Transcribe the data exactly, pictures excluded.

PROVIDED RECORDS:
——
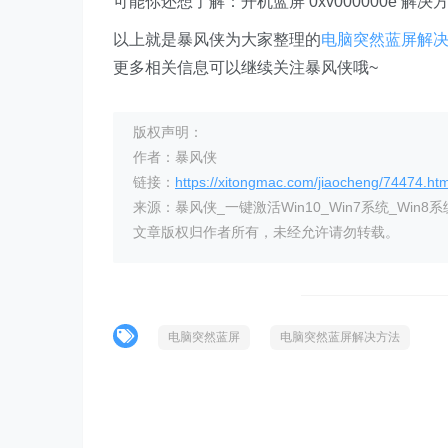
可能你还想了解：开机蓝屏 0xv000000e 解决方法 
以上就是暴风侠为大家整理的
电脑突然蓝屏解
更多相关信息可以继续关注暴风侠哦~
版权声明：
作者：暴风侠
链接：
https://xitongmac.com/jiaocheng/74474.htm
来源：暴风侠_一键激活Win10_Win7系统_Win8系
文章版权归作者所有，未经允许请勿转载。
电脑突然蓝屏
电脑突然蓝屏解决方法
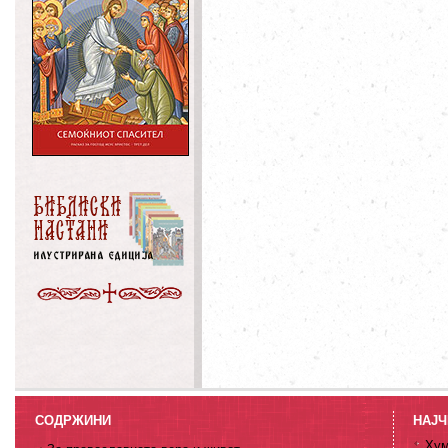
СОДРЖИНИ
НАЈЧ
Хум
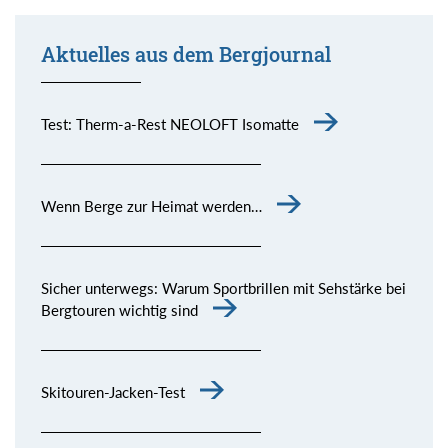
Aktuelles aus dem Bergjournal
Test: Therm-a-Rest NEOLOFT Isomatte
Wenn Berge zur Heimat werden…
Sicher unterwegs: Warum Sportbrillen mit Sehstärke bei
Bergtouren wichtig sind
Skitouren-Jacken-Test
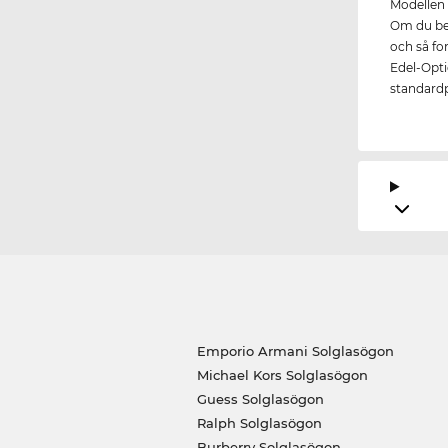
Modellen 
Om du bes
och så fo
Edel-Optic
standardp
Emporio Armani Solglasögon
Michael Kors Solglasögon
Guess Solglasögon
Ralph Solglasögon
Burberry Solglasögon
——
REPLY:
可能你还想了解：开机蓝屏 0xv000000e 解决方法 
以上就是暴风侠为大家整理的
电脑突然蓝屏解
更多相关信息可以继续关注暴风侠哦~
版权声明：
作者：暴风侠
链接：
https://xitongmac.com/jiaocheng/74474.htm
来源：暴风侠_一键激活Win10_Win7系统_Win8系
文章版权归作者所有，未经允许请勿转载。
电脑突然蓝屏
电脑突然蓝屏解决方法
СОДРЖИНИ
НАЈЧ
Хум
Aktuelles aus dem Bergjournal
Test: Therm-a-Rest NEOLOFT Isomatte
Wenn Berge zur Heimat werden…
Sicher unterwegs: Warum Sportbrillen mit Sehstärke bei
Bergtouren wichtig sind
Skitouren-Jacken-Test
Modellen 
Om du bes
och så fo
Edel-Optic
standardp
Emporio Armani Solglasögon
Michael Kors Solglasögon
Guess Solglasögon
Ralph Solglasögon
Burberry Solglasögon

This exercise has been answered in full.